I’m dating myself a little bit, leaning on a 32 year old film that itself was a sequel to a 57 year old film.  But it is the best example I can think of of a long-gap sequel that was a true continuation of a story, taking it in a whole new direction, with confidence and total originality.  The Color of Money was directed by Martin Scorcese and brought together two of the biggest Hollywood stars of their respective generations in Paul Newman (reprising his role of “Fast Eddie” Felson from the first film) and a young Tom Cruise whose star was still on the rise. The great thing about The Color of Money is that it is totally self-contained.  You do not need to see The Hustler to understand and enjoy The Color of Money, but if you do, then The Color of Money takes on a whole new level of complexity that I found completely fascinating as a self-proclaimed movie geek, and card-carrying member of the human race.  The Color of Money won Paul Newman his first Best Actor Academy Award (on his 7th acting nomination – he would be nominated twice more for acting subsequent to TCOM) and was nominated for three others. I suppose one could argue that comparing a film directed by a film legend, Martin Scorcese and a film directed by Rob Marshall, the guy who made Pirates of the Caribbean: On Stranger Tides isn’t entirely fair.  To that I would say, why not get a film legend to make a Mary Poppins sequel then?  Just because the guy was hugely successful in musical theater doesn’t mean he can make a good movie.

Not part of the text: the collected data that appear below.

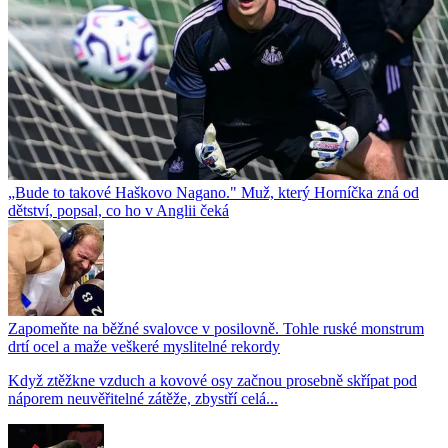
„Bude to takové Haškovo Nagano." Muž, který Horníčka zná od
dětství, popsal, co ho v Anglii čeká
Zapomeňte na běžné svalovce v posilovně. Tohle ruské monstrum
drtí ocel a maže veškeré myslitelné rekordy
Když ztěžkne vzduch a kovové osy začnou prosebně skřípat pod
náporem neuvěřitelné zátěže, zbystří celá...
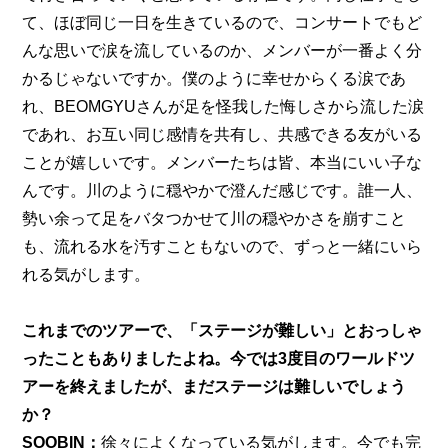
て、ほぼ同じ一日を生きているので、コンサートでもど
んな思いで涙を流しているのか、メンバーが一番よく分
かるじゃないですか。僕のように幸せからくる涙であ
れ、BEOMGYUさんが足を怪我した悔しさから流した涙
であれ、お互い同じ感情を共有し、共感できる友がいる
ことが嬉しいです。メンバーたちは皆、本当にいい子な
んです。川のように穏やかで澄んだ感じです。誰一人、
勢い余って足をバタつかせて川の穏やかさを崩すこと
も、流れる水を汚すこともないので、ずっと一緒にいら
れる気がします。
これまでのツアーで、「ステージが難しい」とおっしゃ
ったこともありましたよね。今では3度目のワールドツ
アーを終えましたが、まだステージは難しいでしょう
か？
SOOBIN：
徐々によくなっている気がします。今でも完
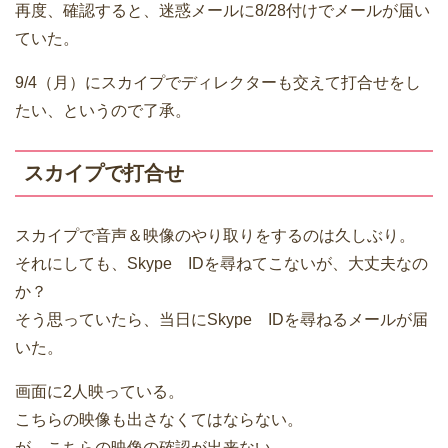
再度、確認すると、迷惑メールに8/28付けでメールが届い
ていた。
9/4（月）にスカイプでディレクターも交えて打合せをし
たい、というので了承。
スカイプで打合せ
スカイプで音声＆映像のやり取りをするのは久しぶり。
それにしても、Skype IDを尋ねてこないが、大丈夫なの
か？
そう思っていたら、当日にSkype IDを尋ねるメールが届
いた。
画面に2人映っている。
こちらの映像も出さなくてはならない。
が、こちらの映像の確認が出来ない。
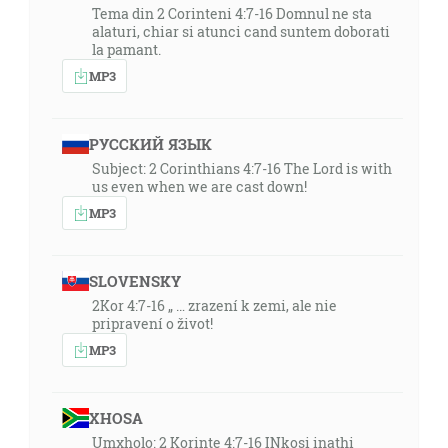
Tema din 2 Corinteni 4:7-16 Domnul ne sta
alaturi, chiar si atunci cand suntem doborati
la pamant.
MP3
РУССКИЙ ЯЗЫК
Subject: 2 Corinthians 4:7-16 The Lord is with
us even when we are cast down!
MP3
SLOVENSKY
2Kor 4:7-16 „ … zrazení k zemi, ale nie
pripravení o život!
MP3
XHOSA
Umxholo: 2 Korinte 4:7-16 INkosi inathi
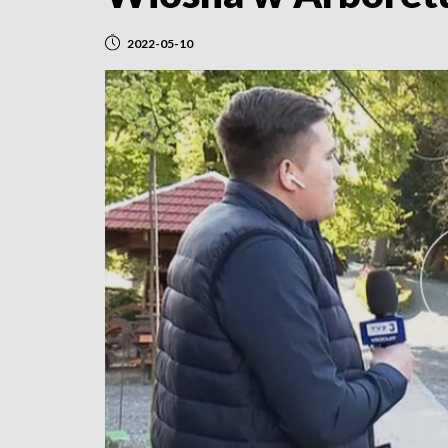
2022-05-10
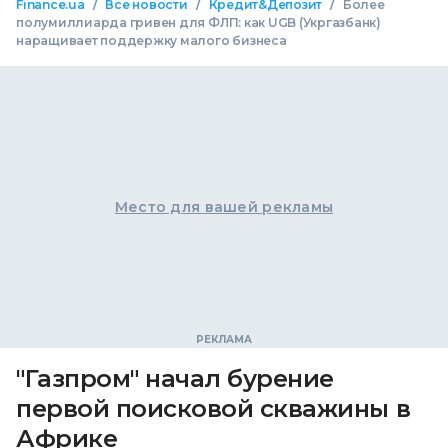
/
/
/
Finance.ua
Все новости
Кредит&Депозит
Более
полумиллиарда гривен для ФЛП: как UGB (Укргазбанк)
наращивает поддержку малого бизнеса
Место для вашей рекламы
"Газпром" начал бурение
первой поисковой скважины в
Африке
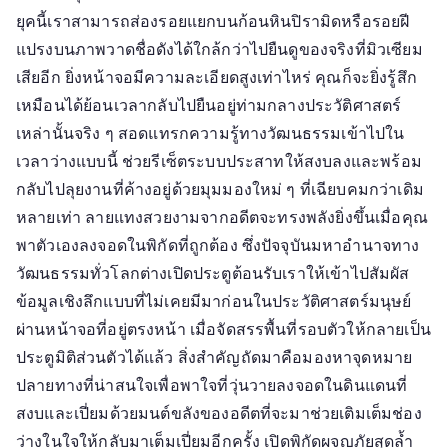
ยุคนี้เราสามารถส่องรอยแยกบนก้อนหินปิรามิดหรือรอยฝี
แปรงบนภาพวาดชื่อดังได้ใกล้กว่าไปยืนดูของจริงที่มิวเซียม
เสียอีก ยิ่งหน้าจอมีความละเอียดสูงเท่าไหร่ คุณก็จะยิ่งรู้สึก
เหมือนได้ย้อนเวลากลับไปยืนอยู่ท่ามกลางประวัติศาสตร์
เหล่านั้นจริง ๆ สอดแทรกความรู้ทางวัฒนธรรมเข้าไปใน
เวลาว่างแบบนี้ ช่วยรีเซ็ตระบบประสาทให้สงบลงและพร้อม
กลับไปลุยงานที่ค้างอยู่ด้วยมุมมองใหม่ ๆ ที่เฉียบคมกว่าเดิม
หลายเท่า ลายแทงสวยงามจากอดีตจะทรงพลังยิ่งขึ้นเมื่อคุณ
พาตัวเองลงจอดในพิกัดที่ถูกต้อง ซึ่งปัจจุบันมหาอำนาจทาง
วัฒนธรรมทั่วโลกต่างเปิดประตูต้อนรับเราให้เข้าไปสัมผัส
ข้อมูลเชิงลึกแบบที่ไม่เคยมีมาก่อนในประวัติศาสตร์มนุษย์
ผ่านหน้าจอที่อยู่ตรงหน้า เมื่อจัดสรรพื้นที่รอบตัวให้กลายเป็น
ประตูมิติส่วนตัวได้แล้ว สิ่งสำคัญถัดมาคือมองหาจุดหมาย
ปลายทางที่น่าสนใจเพื่อพาใจที่วุ่นวายลงจอดในดินแดนที่
สงบและเปี่ยมด้วยมนต์ขลังของอดีตที่จะมาช่วยเติมเต็มช่อง
ว่างในใจให้กลับมาเต็มเปี่ยมอีกครั้ง เปิดพิกัดผจญภัยสุดล้ำ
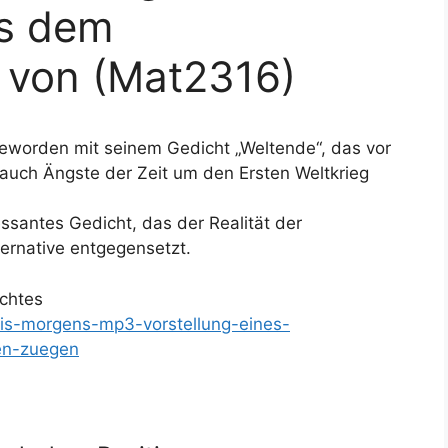
us dem
 von (Mat2316)
geworden mit seinem Gedicht „Weltende“, das vor
r auch Ängste der Zeit um den Ersten Weltkrieg
ssantes Gedicht, das der Realität der
ternative entgegensetzt.
chtes
dis-morgens-mp3-vorstellung-eines-
ven-zuegen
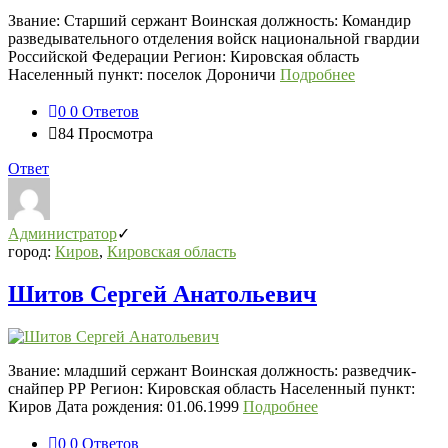
Звание: Старший сержант Воинская должность: Командир
разведывательного отделения войск национальной гвардии
Российской Федерации Регион: Кировская область
Населенный пункт: поселок Дороничи
Подробнее
0
0 Ответов
84
Просмотра
Ответ
Администратор
город:
Киров
,
Кировская область
Шитов Сергей Анатольевич
Звание: младший сержант Воинская должность: разведчик-
снайпер РР Регион: Кировская область Населенный пункт:
Киров Дата рождения: 01.06.1999
Подробнее
0
0 Ответов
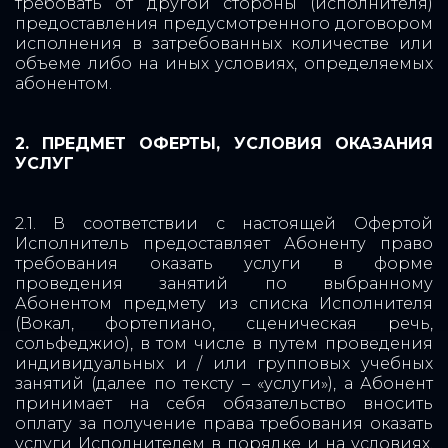
требовать от другой стороны (исполнителя)
предоставления предусмотренного договором
исполнения в затребованных количестве или
объеме либо на иных условиях, определяемых
абонентом.
2. ПРЕДМЕТ ОФЕРТЫ, УСЛОВИЯ ОКАЗАНИЯ
УСЛУГ
2.1. В соответствии с настоящей Офертой
Исполнитель предоставляет Абоненту право
требования оказать услуги в форме
проведения занятий по выбранному
Абонентом предмету из списка Исполнителя
(Вокал, фортепиано, сценическая речь,
сольфеджио), в том числе в путем проведения
индивидуальных и / или групповых учебных
занятий (далее по тексту – «услуги»), а Абонент
принимает на себя обязательство вносить
оплату за получение права требования оказать
услуги Исполнителем в порядке и на условиях,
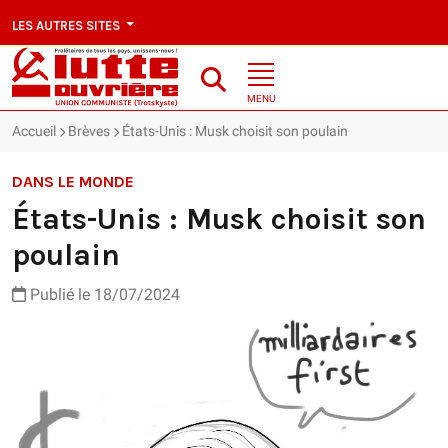
LES AUTRES SITES
MENU
Accueil
Brèves
États-Unis : Musk choisit son poulain
DANS LE MONDE
États-Unis : Musk choisit son
poulain
Publié le 18/07/2024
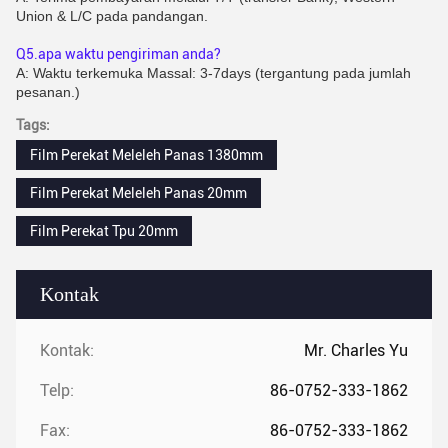
Union & L/C pada pandangan.
Q5.apa waktu pengiriman anda?
A: Waktu terkemuka Massal: 3-7days (tergantung pada jumlah 
pesanan.)
Tags:
Film Perekat Meleleh Panas 1380mm
Film Perekat Meleleh Panas 20mm
Film Perekat Tpu 20mm
Kontak
Kontak:
Mr. Charles Yu
Telp:
86-0752-333-1862
Fax:
86-0752-333-1862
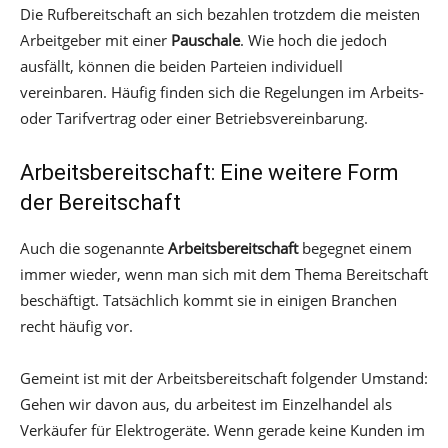
Die Rufbereitschaft an sich bezahlen trotzdem die meisten
Arbeitgeber mit einer
Pauschale
. Wie hoch die jedoch
ausfällt, können die beiden Parteien individuell
vereinbaren. Häufig finden sich die Regelungen im Arbeits-
oder Tarifvertrag oder einer Betriebsvereinbarung.
Arbeitsbereitschaft: Eine weitere Form
der Bereitschaft
Auch die sogenannte
Arbeitsbereitschaft
begegnet einem
immer wieder, wenn man sich mit dem Thema Bereitschaft
beschäftigt. Tatsächlich kommt sie in einigen Branchen
recht häufig vor.
Gemeint ist mit der Arbeitsbereitschaft folgender Umstand:
Gehen wir davon aus, du arbeitest im Einzelhandel als
Verkäufer für Elektrogeräte. Wenn gerade keine Kunden im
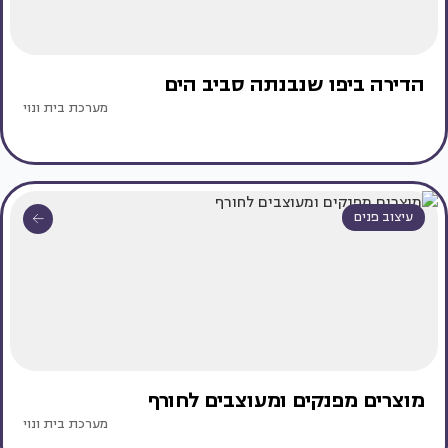
הדירה ביפו שנבנתה סביב הים
מערכת בית ונוי
עיצוב פנים
מוצרים מפנקים ומעוצבים לחורף
מערכת בית ונוי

No, Memoirs of a Geisha does not count. It’s perhaps the single most expensive soap opera ever filmed.  Not a compliment.

Ok, so I didn’t like the music, story or director.  I did, however like Emily Blunt.  A lot. She’s pretty goddamn perfect.  I can think of zero fault of any kind in her performance. I’ve been trying to imagine who might have been a better choice for the role and I can think of nobody.  It’s inspired casting, a role she was practically born to play.  Which, again makes it all the more disappointing that the film played it so safe, to the point of boredom.  Yeah, I fell asleep for a little while in the middle.  Even Emily Blunt couldn’t keep me conscious through that utterly irrelevant and odd-ball (not in a good way) scene with Meryl Streep, who channels the voice/accent of her character in Sophie’s Choice, of all the films to call attention to when performing in a Disney musical ostensibly for kids. The rest of the cast were excellent.  I just wish they had a more interesting script to work with.  I will make one exception though… I really did not like Lin-Manuel Miranda. Full disclosure, Lin-Manuel Miranda is a performer I simply do not like.  Can’t put my finger on it… he just bugs me.  In Mary Poppins Returns he’s the obligatory Dick Van Dyke/Bert fill-in and honestly, he was never going to hold a candle to Dick Van Dyke.  The fact that they even tried is perplexing.  Added to which, Miranda is mostly of Puerto Rican descent.  It’s hard to forget that when watching him speak and sing in a cockney accent. It’s kinda like trying to suspend disbelief when watching Charlton Heston try to play a Mexican character in Touch of Evil.  Or perhaps a more relevant example, when Rob Marshall cast three Chinese actresses to play Japanese characters in Memoirs of a Geisha. There we go, full circle.

It would be cynical to write an entire review without admitting that I did smile a lot throughout the film.  It’s lighthearted throughout with small doses of heartfelt sentiment revolving around parenthood and the struggles of carrying on a family after the death of a spouse. I just wish it had been created with more ambition.  Retreading familiar territory is the cardinal failing of so many sequels these days.  I was really hoping they would take this one in a more interesting direction.  Maybe the next film in the inevitable series will.